Window Treatment Secrets

 I am going to give you some tips and secrets 
on how to make ready made panels look like custom.
But first I want to show off some window treatments
 I made several years back.
These are silk London Shades in an over sized 
window pane plaid pattern of black and white. 
These shades have clear crystal trimming and
 were lined and interlined, then board mounted.
 They dress the windows in my client's dining room of an old Victorian.
 Two narrow windows on the ends bookend a pair of bigger single windows.
 I made these for her over 5 years ago and didn't take pictures, 
because back then, I rarely took pictures of anything other than my kids.
There are built in iron baseboard heaters running underneath the windows, 
so the London Shades were a great choice.
Look at the amazing chandelier that is hanging over the table~
at the time I had never seen anything quite like it.
I was floored by how cool and dramatic yet simple and lovely it was~
I got to revisit the house and take these pics to add to my online portfolio
 as my client called me, needing some help with a window treatment dilemma.
 Before we get into the dilemma part of my visit,
I wanted to take pics of the kitchen treatments I designed for her as well. 
I love the color palette of yellow and grey.
 This treatment is still one of my favorites 
because you get to use two fabrics that play off of each other. 
One has the starring role, the other a supporting role.
 I like to add a small scale tassel trim to
 highlight the shape of the swooping lines. 
 It is a casual  valance well suited to this type of room, 
or a hallway or powder room. 
You can make the tails be as long as you want.
These were done in a yummy silk check with grey and yellow.
A built in banquette echoes the color in its upholstery and toss pillows.
 A coordinating treatment, called a stage coach valance, fits above the sink.
The plaid fabric and the yellow solid roll up around a
 drapery tube inside and the treatment is held in place with fabric ties.
 Now we are at the dilemma part, 
which is also the "window treatment secrets" part.
This is a family room that has
 ready made panels from Restoration Hardware.
My client figured she could get her hubby to 
hang these panels and she would be happy.
Well she wasn't happy with how they were looking
 so she called me to get some help.
I have many clients who use ready made panels, 
and the number one secret is:  IRON the panels before you hang them.
 These are right out of the bag, all creased and wrinkly.

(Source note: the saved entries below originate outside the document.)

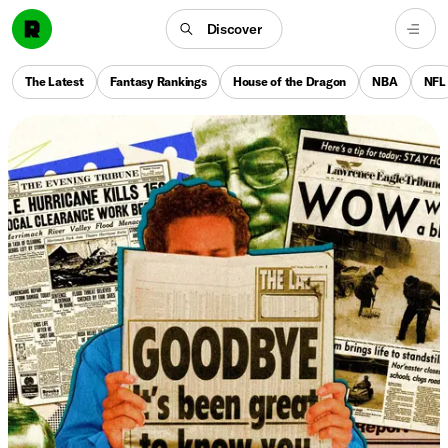
Discover
The Latest
Fantasy Rankings
House of the Dragon
NBA
NFL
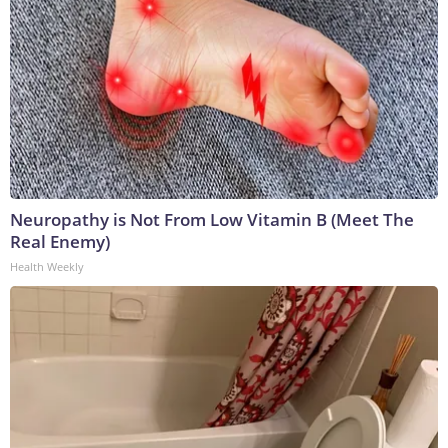
Neuropathy is Not From Low Vitamin B (Meet The
Real Enemy)
Health Weekly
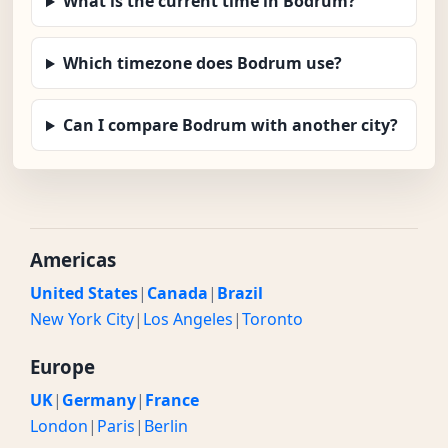
What is the current time in Bodrum?
Which timezone does Bodrum use?
Can I compare Bodrum with another city?
Americas
United States
|
Canada
|
Brazil
New York City
|
Los Angeles
|
Toronto
Europe
UK
|
Germany
|
France
London
|
Paris
|
Berlin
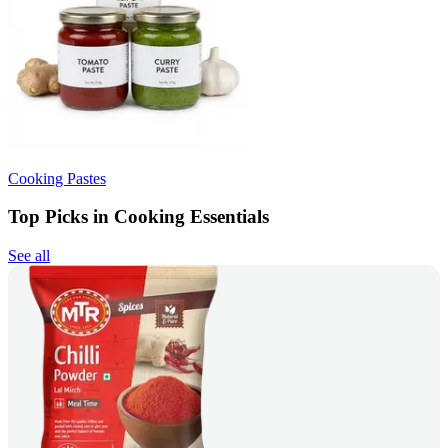
Cooking Pastes
Top Picks in Cooking Essentials
See all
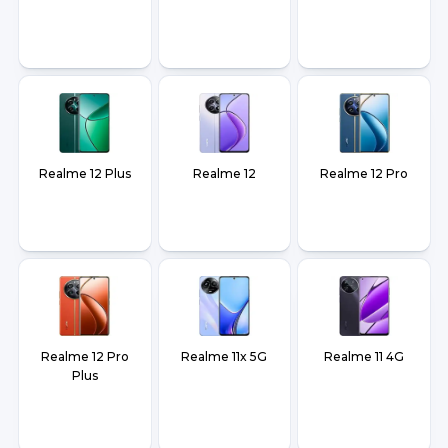
Realme 12 Plus
Realme 12
Realme 12 Pro
Realme 12 Pro
Realme 11x 5G
Realme 11 4G
Plus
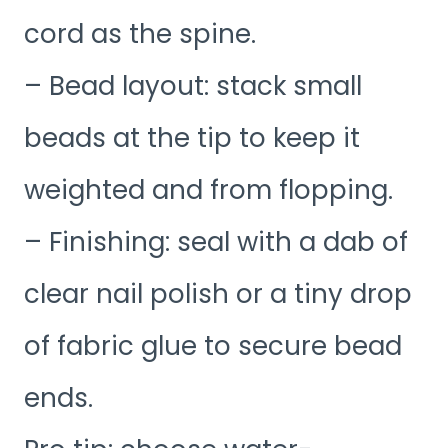
cord as the spine.
– Bead layout: stack small
beads at the tip to keep it
weighted and from flopping.
– Finishing: seal with a dab of
clear nail polish or a tiny drop
of fabric glue to secure bead
ends.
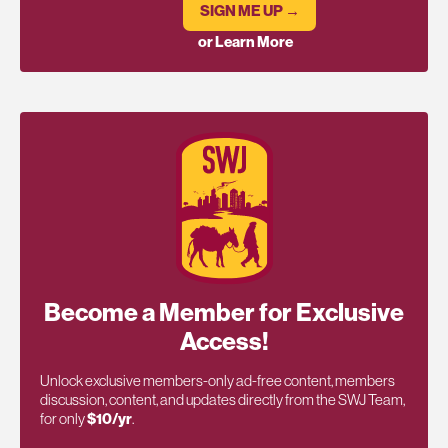
SIGN ME UP →
or Learn More
Become a Member for Exclusive
Access!
Unlock exclusive members-only ad-free content, members
discussion, content, and updates directly from the SWJ Team,
for only
$10/yr
.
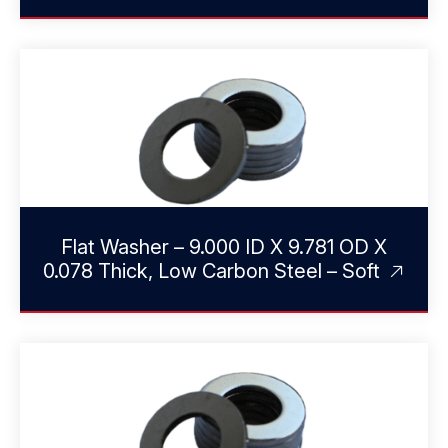
Flat Washer – 9.000 ID X 9.781 OD X
0.078 Thick, Low Carbon Steel – Soft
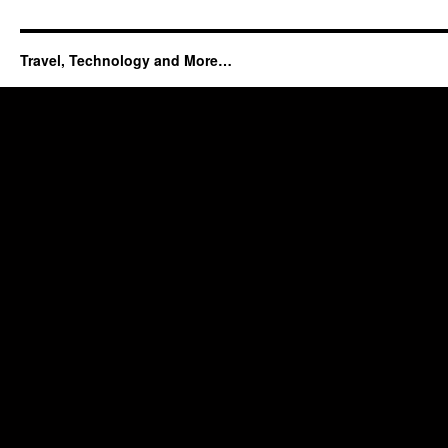
Travel, Technology and More…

The other thing that needs to be done
with ready mades to get a custom look
 is you have to "dress" and then "train" them after you hang them.
There are some creases that are factory set.

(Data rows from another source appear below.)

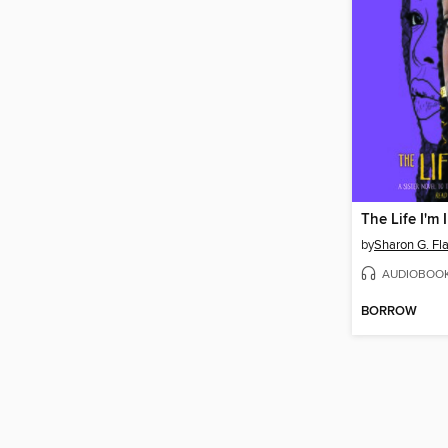
The Life I'm 
by
Sharon G. Fl
AUDIOBOO
BORROW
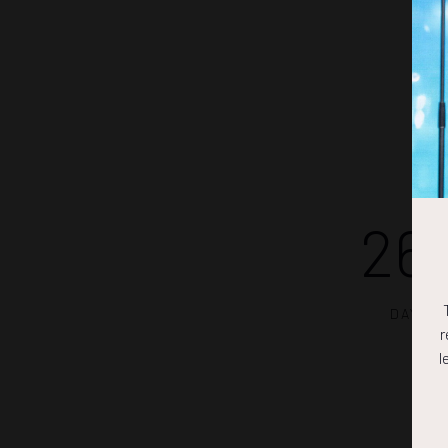
26
DAYS
r
l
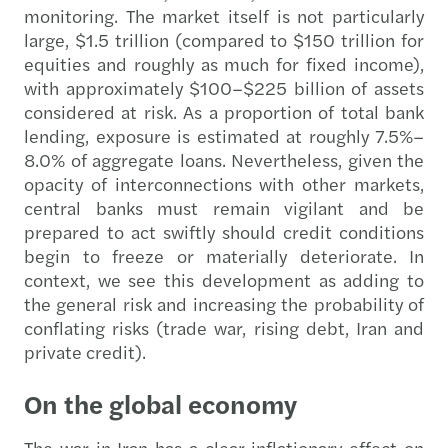
monitoring. The market itself is not particularly
large, $1.5 trillion (compared to $150 trillion for
equities and roughly as much for fixed income),
with approximately $100–$225 billion of assets
considered at risk. As a proportion of total bank
lending, exposure is estimated at roughly 7.5%–
8.0% of aggregate loans. Nevertheless, given the
opacity of interconnections with other markets,
central banks must remain vigilant and be
prepared to act swiftly should credit conditions
begin to freeze or materially deteriorate. In
context, we see this development as adding to
the general risk and increasing the probability of
conflating risks (trade war, rising debt, Iran and
private credit).
On the global economy
The war in Iran has a clear inflationary effect on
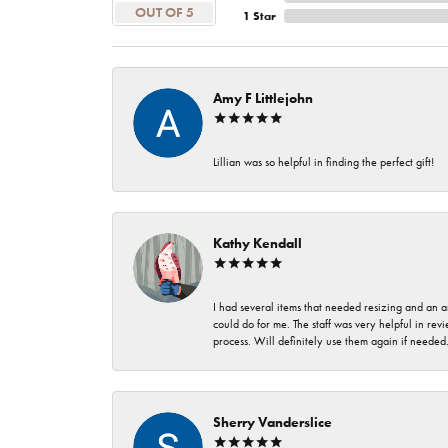
OUT OF 5
1 Star
Amy F Littlejohn
Lillian was so helpful in finding the perfect gift!
Kathy Kendall
I had several items that needed resizing and an a
could do for me. The staff was very helpful in rev
process. Will definitely use them again if needed
Sherry Vanderslice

The factory irons them in half before they package them
 and it they are a bear to remove.
 Set up the ironing board and get a spray bottle. 

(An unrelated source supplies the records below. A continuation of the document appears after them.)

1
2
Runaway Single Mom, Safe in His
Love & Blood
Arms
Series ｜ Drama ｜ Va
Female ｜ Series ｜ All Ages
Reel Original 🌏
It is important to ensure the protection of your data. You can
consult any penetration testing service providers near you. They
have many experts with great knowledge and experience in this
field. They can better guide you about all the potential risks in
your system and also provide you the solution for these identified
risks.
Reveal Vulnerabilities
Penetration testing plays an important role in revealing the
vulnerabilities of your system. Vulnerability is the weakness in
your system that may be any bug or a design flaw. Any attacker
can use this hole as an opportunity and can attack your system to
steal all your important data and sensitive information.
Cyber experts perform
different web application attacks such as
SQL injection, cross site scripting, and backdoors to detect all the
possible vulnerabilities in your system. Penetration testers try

Start with the panel all in the front at your feet and
 as you iron each section push it over towards the 
back until you have finished the panel.  
I used the spray bottle for deep set creases,
 first testing in an area that is inconspicuous. 
These panels are silk, and they took to the iron and spray like a duck to water~
I normally have no problems steaming silk panels on a high heat setting.
 The first window is completed. 
The panel on the right has been dressed~
that means I created uniform folds from the top down to the bottom.
 Having a large stripe helped with this process as it is a built in line of where to make your folds.
 The panel to the left is dressed and now being "trained".
 It is tied off in two sections to set the folds and create a memory.
 If you have pinch pleated panels,
 it is easier because you are just going to follow the pleated fold.
 I used kite string to make a gentle loop around the panel,
 not wanting to create more creases.
I tied it near the top and at the bottom.
Now this panel has proper folds and is a big improvement
 over the panels that were just hung up out of the box. 
The other trick I use is to put a small straight pin
 on the leading edge of the rod pocket so it will not slide
 forward on the rod too far into the window.
So those are some tips for you when you are using ready-mades
and want a custom look for your window treatments!